** ASSIGNMENT **
What is needed is an exact copy of the records below, with the pictures left out.

** Saved entries **
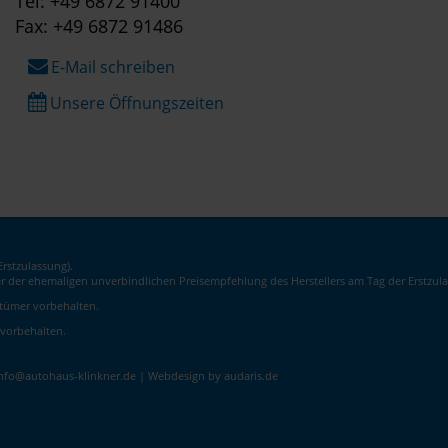
Tel: +49 6872 91400
Fax: +49 6872 91486
E-Mail schreiben
Unsere Öffnungszeiten
rstzulassung).
er der ehemaligen unverbindlichen Preisempfehlung des Herstellers am Tag der Erstzula
rrtümer vorbehalten.
 vorbehalten.
info@autohaus-klinkner.de |
Webdesign by audaris.de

** COMPLETED EXERCISE **
Tel: +49 6872 91400
Fax: +49 6872 91486
E-Mail schreiben
Unsere Öffnungszeiten
rstzulassung).
er der ehemaligen unverbindlichen Preisempfehlung des Herstellers am Tag der Erstzula
rrtümer vorbehalten.
 vorbehalten.
info@autohaus-klinkner.de |
Webdesign by audaris.de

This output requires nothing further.